"Unser Gehirn - durchschnittlich 1,4 Kilogramm schwer, etwa drei Fäuste groß, runzlig wie eine Walnuss, rosa und von der Konsistenz eines Wackelpuddings - ist das komplexeste Organ im ganzen bekannten Universum." [S.11]
Und wir alle wissen: Je komplexer ein System ist, umso störanfälliger ist es, und umso vielfältiger sind die Ergebnisse, wenn etwas im Detail abweicht oder schlicht anders läuft als normal.
In “Der Nobelpreisträger, der im Wald einen höflichen Waschbär traf” versammelt Monika Niehaus, wie schon in seinem Vorgänger, "Die Frau, die ihren Mann für einen Doppelgänger hielt", verschiedene neuropsychiatrische Erkrankungen, die alle eines gemeinsam haben: nämlich, dass eben etwas anders läuft in der komplexen Maschinerie des Gehirns, als beim Durchschnittsmenschen.
Dreißig ausgewählte Syndrome fügen sich in alphabetischer Reihenfolge zu einem spannenden Konglomerat zusammen und geben Einblicke in Irritierendes, Verstörendes, Sonderbares. Hinzu kommt eine wichtige Erkenntnis:
"[...] das, was wir als "gesund" oder "krank" bezeichnen, [ist] eher eine gesellschaftliche Übereinkunft [...] als eine wissenschaftliche Erkenntnis: Sieht eine Gesellschaft Sklaverei als normal und gottgegeben an, dann ist jemand, der diesen Konsens nicht akzeptiert, eben "verrückt".
Der Übergang zwischen gesundem und krankhaftem Verhalten ist stets fließend und eine Grenzziehung ist immer schwierig, wenn nicht gar unmöglich." [S.12]
So wird die Frage, wie zwischen geistig gesund und psychologisch auffällig unterschieden wird, immer wieder aufgegriffen. Ein erfundenes Syndrom aus der Zeit der US-amerikanischen Sklaverei hat so Eingang ins Buch gefunden: Die so genannte Drapetomanie - der Drang davonzulaufen - wird durch die Autorin als das entlarvt, das sie war: Eine Erfindung einer pervertierten Psychiatrie, die unmenschliche Umstände und deren Aufrechterhaltung scheinbar medizinisch begründete.
Niehaus bietet auch einen Exkurs zu kulturgebundenen Syndromen, also solchen, die nur innerhalb bestimmter kultureller Umgebungen beobachtet werden. Neben der Beschreibung der Syndrome und Fallbeispielen bietet die Autorin immer auch einen Blick auf die kulturelle Verarbeitung des Syndroms, denn viele der im Buch vorgestellten Syndrome fanden Eingang in Literatur, Film und Bühne, in die Malerei und die Musik.
Eine weitere wichtige Erkenntnis aus der Lektüre ist außerdem diese: Nicht alle psychischen Syndrome sind psychische Störungen und müssen behandelt werden. Manche sind harmlos, aber beunruhigend für die Patienten, wie das Exploding-Head-Syndrom. Andere sind schlicht ungewöhnlich, wie das Hyperthymestische Syndrom, das eine außergewöhnliche biografische Gedächtnisleistung mit sich bringt.

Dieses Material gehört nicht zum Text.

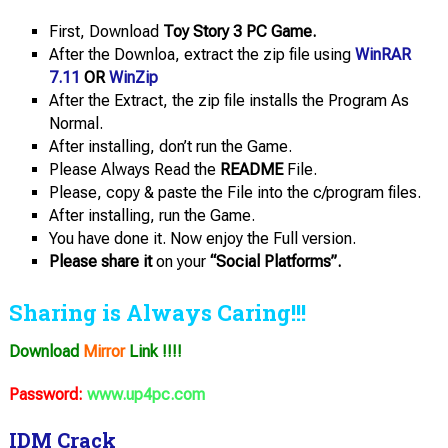
First, Download
Toy Story 3 PC Game.
After the Downloa, extract the zip file using
WinRAR
7.11
OR
WinZip
After the Extract, the zip file installs the Program As
Normal.
After installing, don’t run the Game.
Please Always Read the
README
File.
Please, copy & paste the File into the c/program files.
After installing, run the Game.
You have done it. Now enjoy the Full version.
Please share it
on your
“Social Platforms”.
Sharing is Always Caring!!!
Download
Mirror
Link !!!!
Password:
www.up4pc.com
IDM Crack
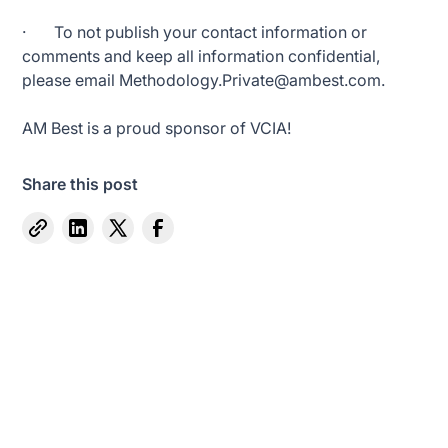
· To not publish your contact information or
comments and keep all information confidential,
please email Methodology.Private@ambest.com.
AM Best is a proud sponsor of VCIA!
Share this post
Captive Intel in Your Inbox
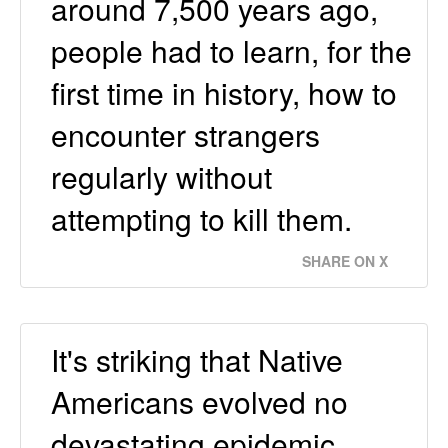
around 7,500 years ago,
people had to learn, for the
first time in history, how to
encounter strangers
regularly without
attempting to kill them.
SHARE ON X
It's striking that Native
Americans evolved no
devastating epidemic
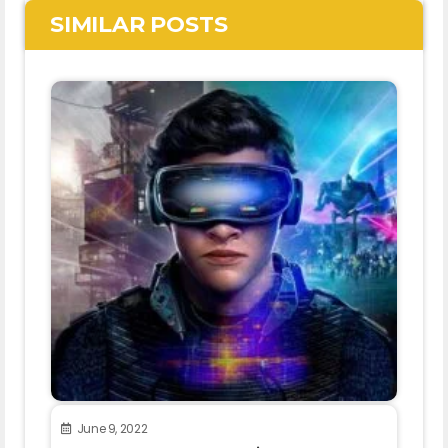
SIMILAR POSTS
June 9, 2022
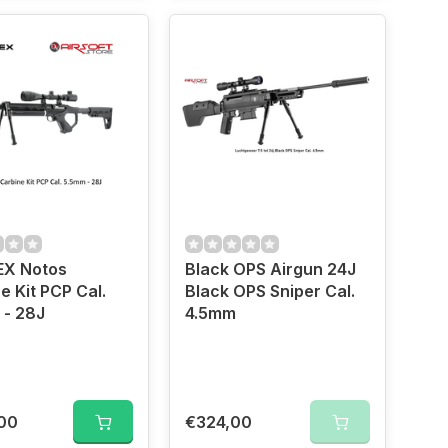
X Notos
Black OPS Airgun 24J
e Kit PCP Cal.
Black OPS Sniper Cal.
 - 28J
4.5mm
00
€324,00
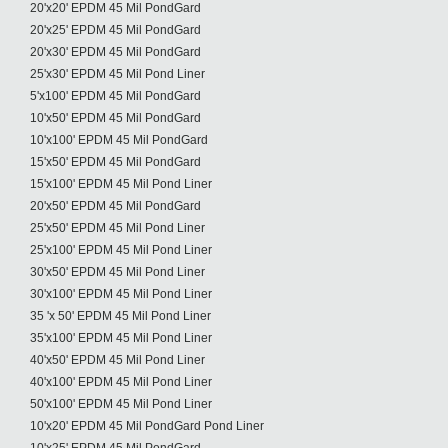
20'x20' EPDM 45 Mil PondGard
20'x25' EPDM 45 Mil PondGard
20'x30' EPDM 45 Mil PondGard
25'x30' EPDM 45 Mil Pond Liner
5'x100' EPDM 45 Mil PondGard
10'x50' EPDM 45 Mil PondGard
10'x100' EPDM 45 Mil PondGard
15'x50' EPDM 45 Mil PondGard
15'x100' EPDM 45 Mil Pond Liner
20'x50' EPDM 45 Mil PondGard
25'x50' EPDM 45 Mil Pond Liner
25'x100' EPDM 45 Mil Pond Liner
30'x50' EPDM 45 Mil Pond Liner
30'x100' EPDM 45 Mil Pond Liner
35 'x 50' EPDM 45 Mil Pond Liner
35'x100' EPDM 45 Mil Pond Liner
40'x50' EPDM 45 Mil Pond Liner
40'x100' EPDM 45 Mil Pond Liner
50'x100' EPDM 45 Mil Pond Liner
10'x20' EPDM 45 Mil PondGard Pond Liner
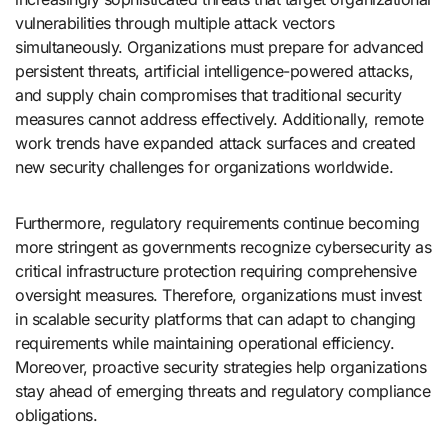
vulnerabilities through multiple attack vectors
simultaneously. Organizations must prepare for advanced
persistent threats, artificial intelligence-powered attacks,
and supply chain compromises that traditional security
measures cannot address effectively. Additionally, remote
work trends have expanded attack surfaces and created
new security challenges for organizations worldwide.
Furthermore, regulatory requirements continue becoming
more stringent as governments recognize cybersecurity as
critical infrastructure protection requiring comprehensive
oversight measures. Therefore, organizations must invest
in scalable security platforms that can adapt to changing
requirements while maintaining operational efficiency.
Moreover, proactive security strategies help organizations
stay ahead of emerging threats and regulatory compliance
obligations.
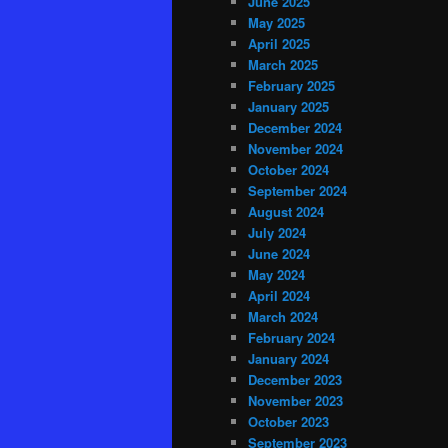
June 2025
May 2025
April 2025
March 2025
February 2025
January 2025
December 2024
November 2024
October 2024
September 2024
August 2024
July 2024
June 2024
May 2024
April 2024
March 2024
February 2024
January 2024
December 2023
November 2023
October 2023
September 2023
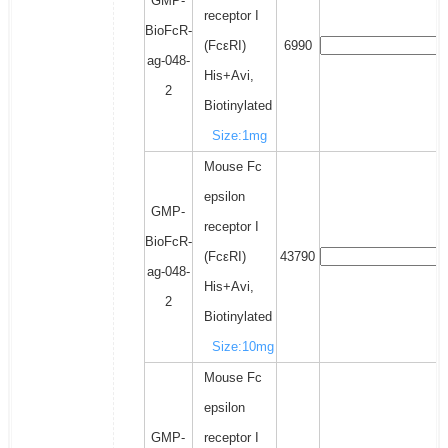
GMP-
receptor I
BioFcR-
(FcεRI)
6990
ag-048-
His+Avi,
2
Biotinylated
Size:1mg
Mouse Fc
epsilon
GMP-
receptor I
BioFcR-
(FcεRI)
43790
ag-048-
His+Avi,
2
Biotinylated
Size:10mg
Mouse Fc
epsilon
GMP-
receptor I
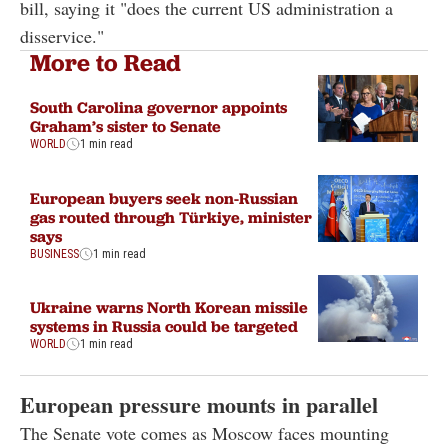
bill, saying it "does the current US administration a
disservice."
More to Read
South Carolina governor appoints
Graham’s sister to Senate
WORLD
1 min read
European buyers seek non-Russian
gas routed through Türkiye, minister
says
BUSINESS
1 min read
Ukraine warns North Korean missile
systems in Russia could be targeted
WORLD
1 min read
European pressure mounts in parallel
The Senate vote comes as Moscow faces mounting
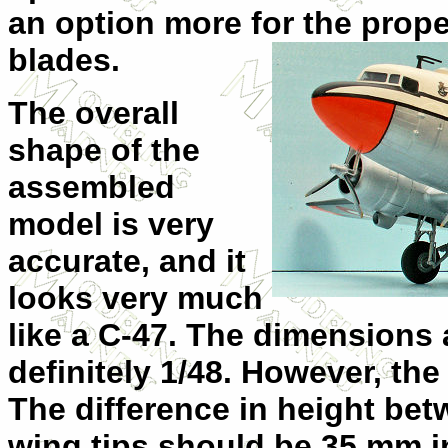
an option more for
the prope
blades.
The overall
shape of the
assembled
model is very
accurate, and it
looks very much
like a C-47. The dimensions 
definitely 1/48. However, the
The difference in height bet
wing tips should be 35 mm in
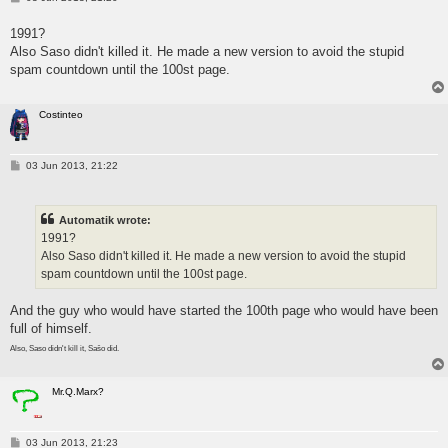
o
s
1991?
t
Also Saso didn't killed it. He made a new version to avoid the stupid
spam countdown until the 100st page.
Costinteo
P
03 Jun 2013, 21:22
o
s
t
Automatik wrote:
1991?
Also Saso didn't killed it. He made a new version to avoid the stupid
spam countdown until the 100st page.
And the guy who would have started the 100th page who would have been
full of himself.
Also, Saso didn't kill it, Sašo did.
Mr.Q.Marx?
P
03 Jun 2013, 21:23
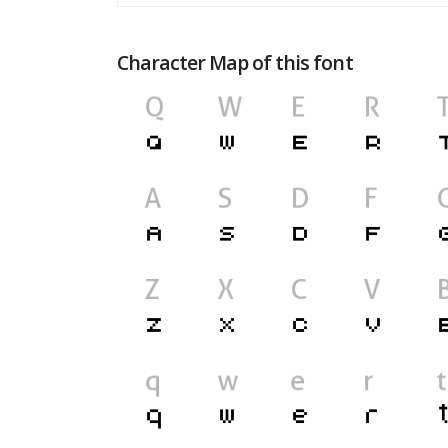
Character Map of this font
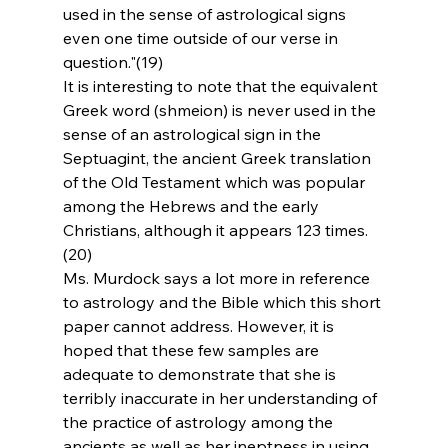
used in the sense of astrological signs 
even one time outside of our verse in 
question."(19)
It is interesting to note that the equivalent 
Greek word (shmeion) is never used in the 
sense of an astrological sign in the 
Septuagint, the ancient Greek translation 
of the Old Testament which was popular 
among the Hebrews and the early 
Christians, although it appears 123 times.
(20)
Ms. Murdock says a lot more in reference 
to astrology and the Bible which this short 
paper cannot address. However, it is 
hoped that these few samples are 
adequate to demonstrate that she is 
terribly inaccurate in her understanding of 
the practice of astrology among the 
ancients as well as her ineptness in using 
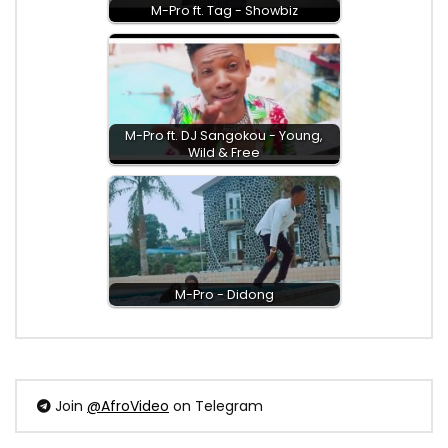
M-Pro ft. Tag - Showbiz
M-Pro ft. DJ Sangokou - Young,
Wild & Free
M-Pro - Didong
Join
@AfroVideo
on Telegram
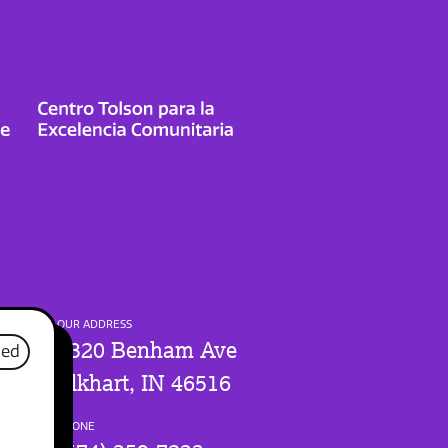
OUR ADDRESS
1320 Benham Ave
sed
Elkhart, IN 46516
PHONE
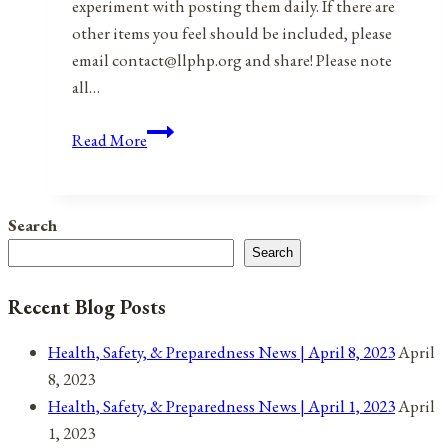
experiment with posting them daily. If there are
other items you feel should be included, please
email contact@llphp.org and share! Please note
all…
Anniversaries,
Read More
Holidays,
&
Observances
Search
for
Search
December
13,
Recent Blog Posts
2021
Health, Safety, & Preparedness News | April 8, 2023
April
8, 2023
Health, Safety, & Preparedness News | April 1, 2023
April
1, 2023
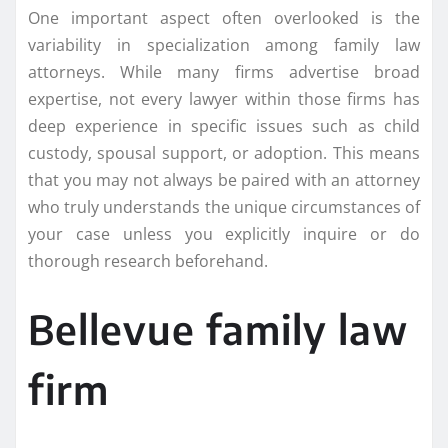
One important aspect often overlooked is the
variability in specialization among family law
attorneys. While many firms advertise broad
expertise, not every lawyer within those firms has
deep experience in specific issues such as child
custody, spousal support, or adoption. This means
that you may not always be paired with an attorney
who truly understands the unique circumstances of
your case unless you explicitly inquire or do
thorough research beforehand.
Bellevue family law
firm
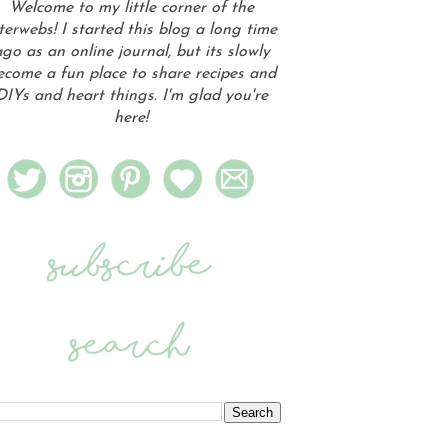
Welcome to my little corner of the
terwebs! I started this blog a long time
go as an online journal, but its slowly
ecome a fun place to share recipes and
DIYs and heart things. I'm glad you're
here!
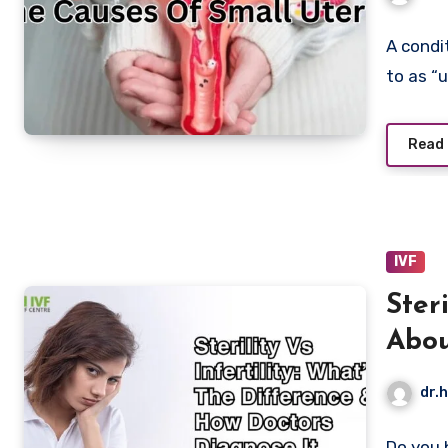
A condi
to as “
Read
IVF
Ster
Abou
Diff
dr.h
Do you 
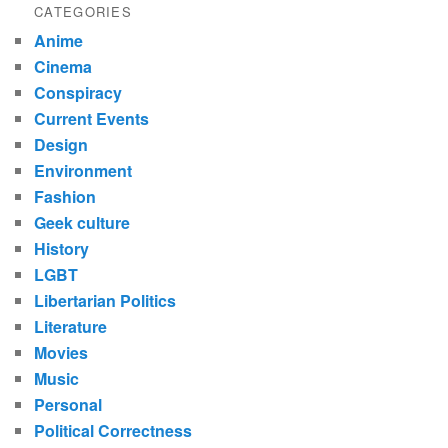
CATEGORIES
Anime
Cinema
Conspiracy
Current Events
Design
Environment
Fashion
Geek culture
History
LGBT
Libertarian Politics
Literature
Movies
Music
Personal
Political Correctness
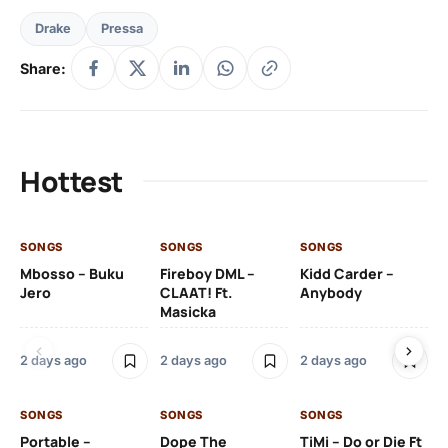
Drake
Pressa
Share:
Hottest
SONGS
SONGS
SONGS
SO
Mbosso – Buku
Fireboy DML –
Kidd Carder –
Gi
Jero
CLAAT! Ft.
Anybody
– 
Masicka
Ft
Ru
De
2 days ago
2 days ago
2 days ago
De
SONGS
SONGS
SONGS
2 
Portable –
Dope The
TiMi – Do or Die Ft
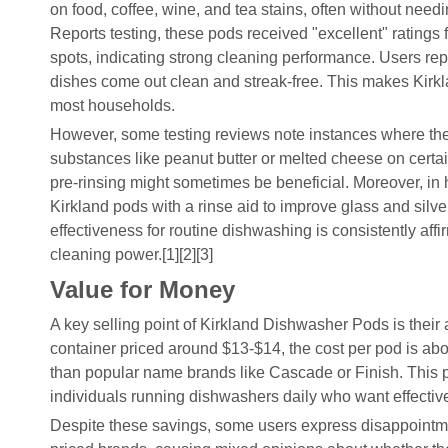
on food, coffee, wine, and tea stains, often without nee
Reports testing, these pods received "excellent" ratings 
spots, indicating strong cleaning performance. Users rep
dishes come out clean and streak-free. This makes Kirk
most households.
However, some testing reviews note instances where the 
substances like peanut butter or melted cheese on certain
pre-rinsing might sometimes be beneficial. Moreover, in
Kirkland pods with a rinse aid to improve glass and silve
effectiveness for routine dishwashing is consistently aff
cleaning power.[1][2][3]
Value for Money
A key selling point of Kirkland Dishwasher Pods is their 
container priced around $13-$14, the cost per pod is abo
than popular name brands like Cascade or Finish. This pri
individuals running dishwashers daily who want effectiv
Despite these savings, some users express disappointm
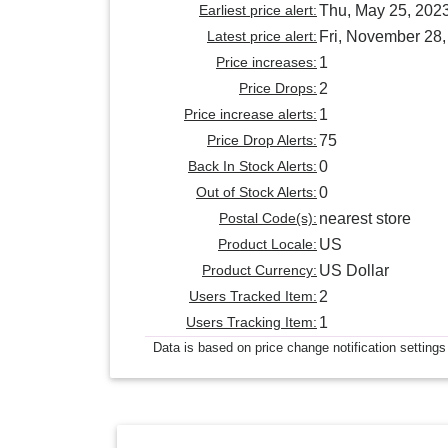
Earliest price alert:
Thu, May 25, 202
Latest price alert:
Fri, November 28
Price increases:
1
Price Drops:
2
Price increase alerts:
1
Price Drop Alerts:
75
Back In Stock Alerts:
0
Out of Stock Alerts:
0
Postal Code(s):
nearest store
Product Locale:
US
Product Currency:
US Dollar
Users Tracked Item:
2
Users Tracking Item:
1
Data is based on price change notification settings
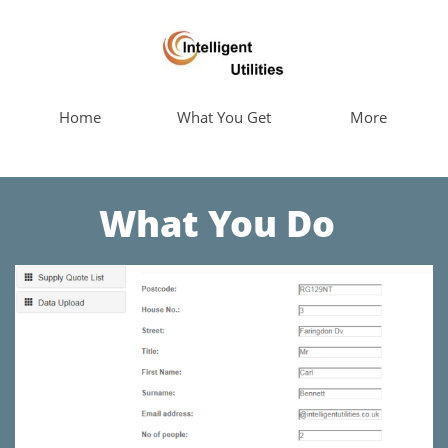
Home
What You Get
More
What You Do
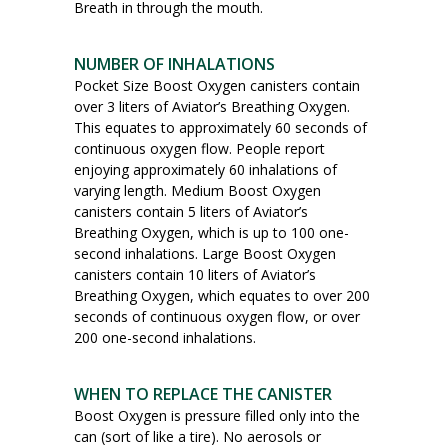
Breath in through the mouth.
NUMBER OF INHALATIONS
Pocket Size Boost Oxygen canisters contain
over 3 liters of Aviator’s Breathing Oxygen.
This equates to approximately 60 seconds of
continuous oxygen flow. People report
enjoying approximately 60 inhalations of
varying length. Medium Boost Oxygen
canisters contain 5 liters of Aviator’s
Breathing Oxygen, which is up to 100 one-
second inhalations. Large Boost Oxygen
canisters contain 10 liters of Aviator’s
Breathing Oxygen, which equates to over 200
seconds of continuous oxygen flow, or over
200 one-second inhalations.
WHEN TO REPLACE THE CANISTER
Boost Oxygen is pressure filled only into the
can (sort of like a tire). No aerosols or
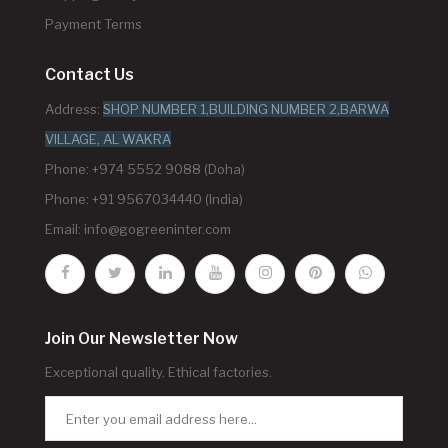
Payment Terms
Contact Us
Address:
SHOP NUMBER 1,BUILDING NUMBER 2,BARWA
VILLAGE, AL WAKRA
Phone: +974 5552 9088 (Doha)
Phone: +91 9567034440 (India)
Email:
info@gogreeninter.com
Join Our Newsletter Now
Exceptional quality. Ethical factories.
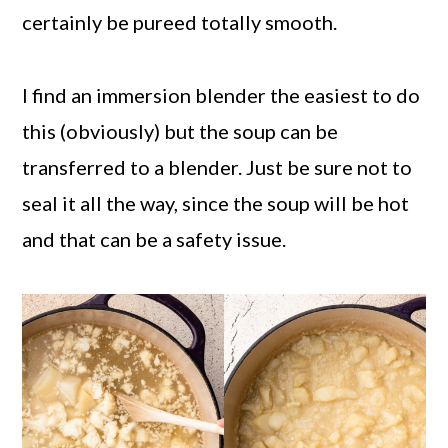
certainly be pureed totally smooth.
I find an immersion blender the easiest to do
this (obviously) but the soup can be
transferred to a blender. Just be sure not to
seal it all the way, since the soup will be hot
and that can be a safety issue.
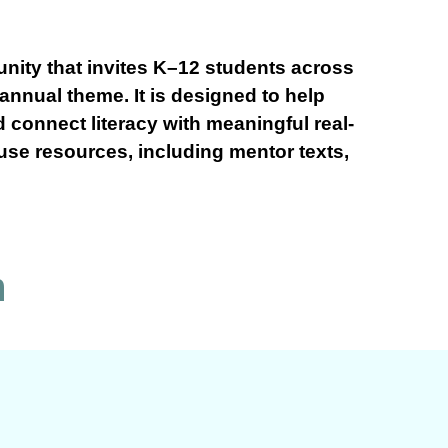
nity that invites K–12 students across
 annual theme. It is designed to help
d connect literacy with meaningful real-
-use resources, including mentor texts,
n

Die Kapitel von “Der Nobelpreisträger, der im Wald einen höflichen Waschbär traf” können in beliebiger Reihenfolge gelesen werden. Am Ende findet sich, neben der erwähnten kulturellen Verarbeitung des besprochenen Syndroms, immer auch der eine oder andere Querverweis auf andere, ähnliche Syndrome im Buch oder seinem Vorgänger.
Abgerundet wird das Werk durch sowohl ein Namens- als auch ein Sachregister.
Besonders interessant fand ich persönlich unter anderen die Synästhesie, das Alien-Abduction-Syndrom, das Dorian-Gray-Syndrom, das Hikikomori- und das bereits genannte Hyperthymestische Syndrom. Verstörend fand ich das Lesch-Nyhan-Syndrom; beängstigend ist das Locked-in-Syndrom, und der titelgebende Waschbär gehört zum Nobel-Syndrom, das gleichermaßen faszinierend wie irritierend wirkt.
Monika Niehaus' “Der Nobelpreisträger, der im Wald einen höflichen Waschbär traf. Wenn das Gehirn verrückt spielt: 30 seltene und ungewöhnliche psychische Syndrome” erschien 2019 im Hirzel Verlag.